** TASK TO COMPLETE **
Only the lines from the beginning of the data through the one with "中企动力 (113, 1657)" belong in the answer, each retyped exactly, with pictures left out.
--- RECORDS PROVIDED ---
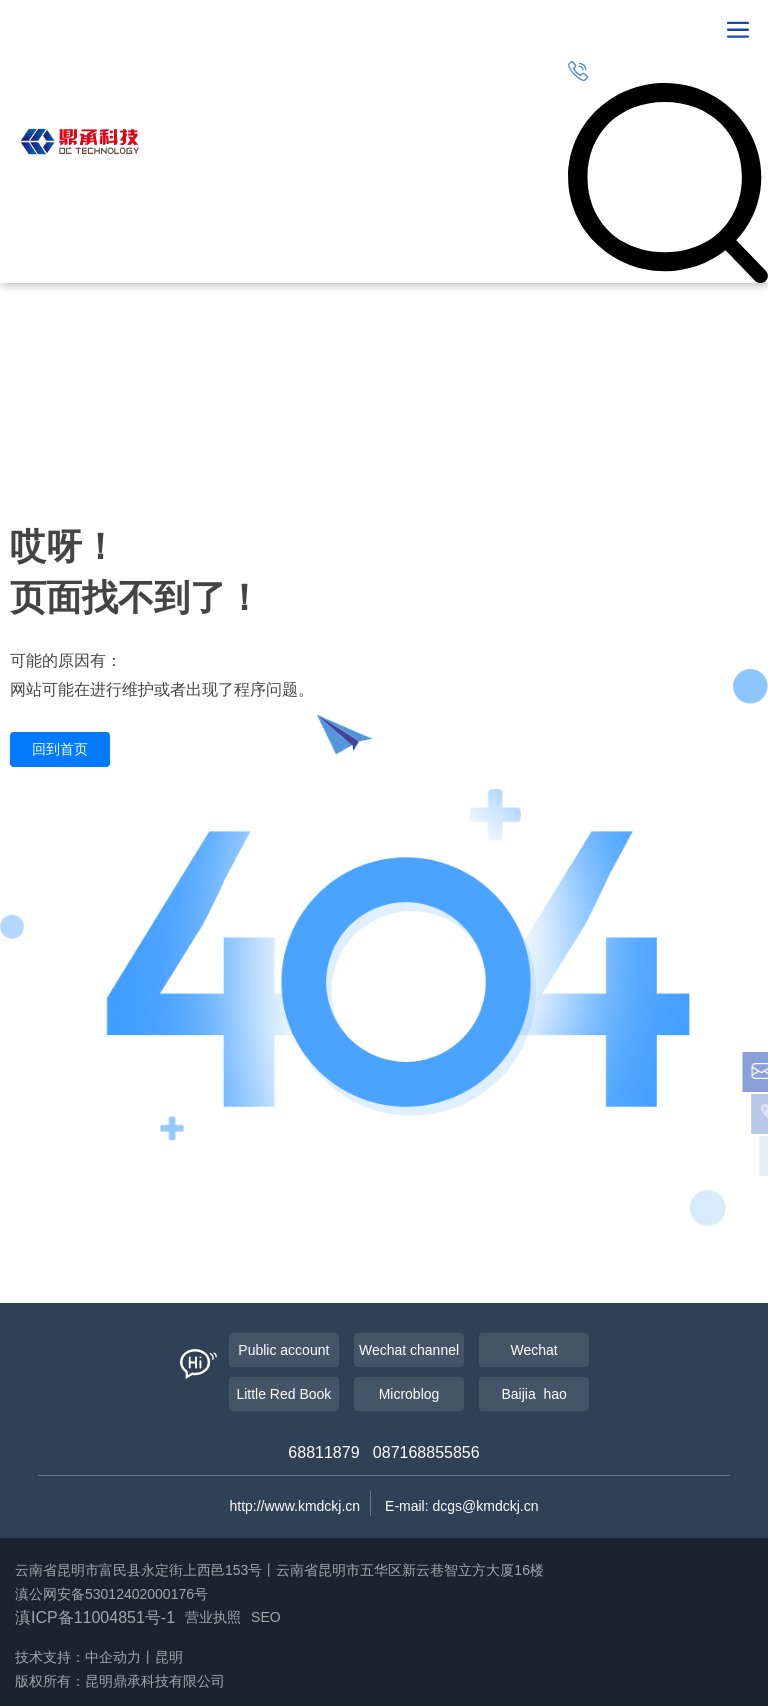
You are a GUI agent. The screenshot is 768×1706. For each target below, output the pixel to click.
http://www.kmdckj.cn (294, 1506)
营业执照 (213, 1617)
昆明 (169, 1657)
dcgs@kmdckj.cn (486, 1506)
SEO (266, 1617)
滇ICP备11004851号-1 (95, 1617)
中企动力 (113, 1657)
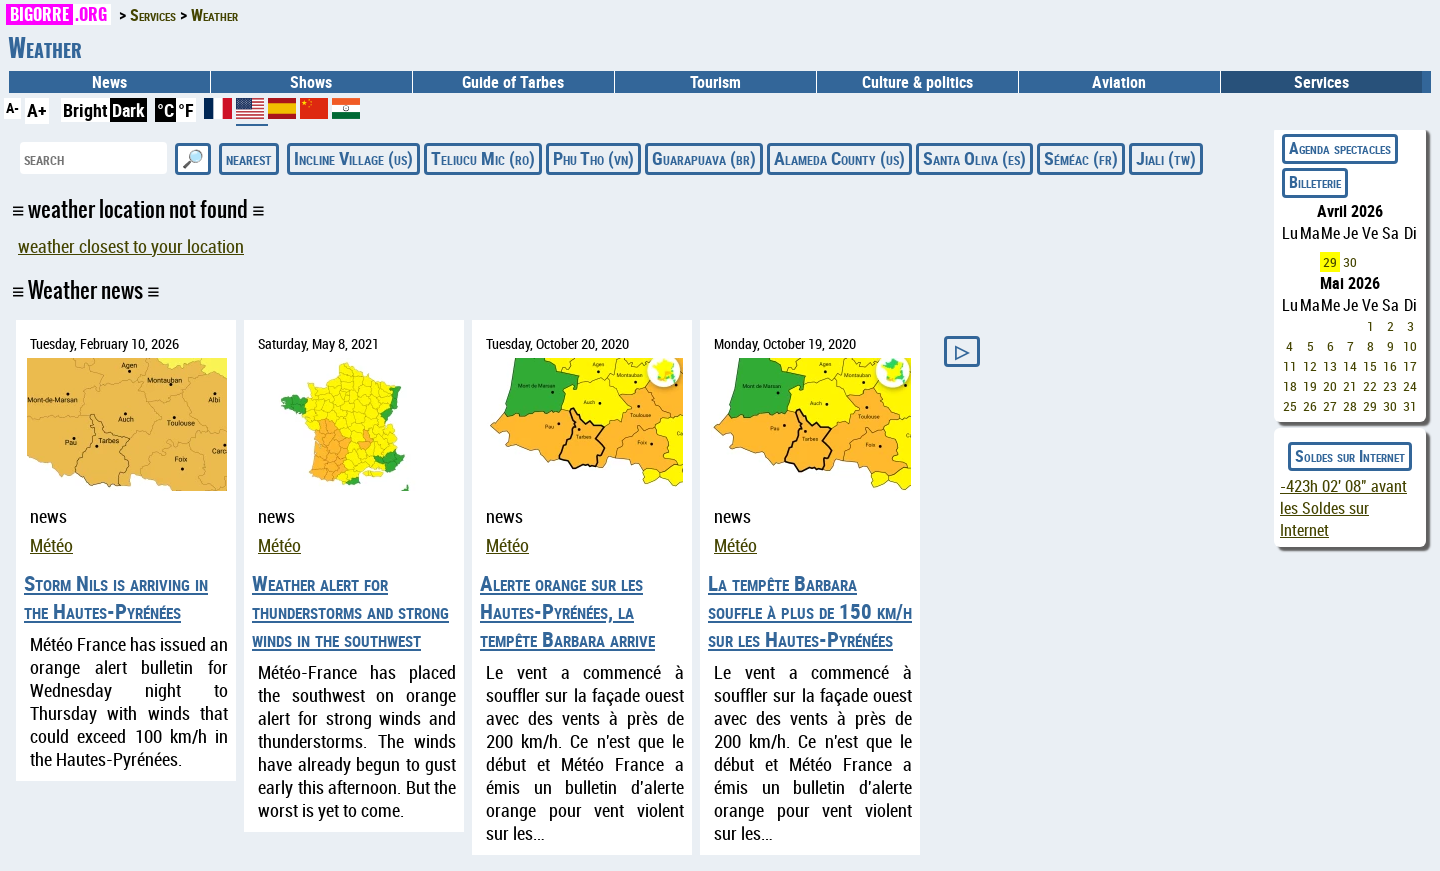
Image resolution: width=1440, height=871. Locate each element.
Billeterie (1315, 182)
---
** SOLUTION TO THIS PROBLEM **
You are a GUI agent. The screenshot is 768×1706. For each target below, output the pixel to click.
http://www.kmdckj.cn (294, 1506)
营业执照 (213, 1617)
昆明 (169, 1657)
dcgs@kmdckj.cn (486, 1506)
SEO (266, 1617)
滇ICP备11004851号-1 (95, 1617)
中企动力 (113, 1657)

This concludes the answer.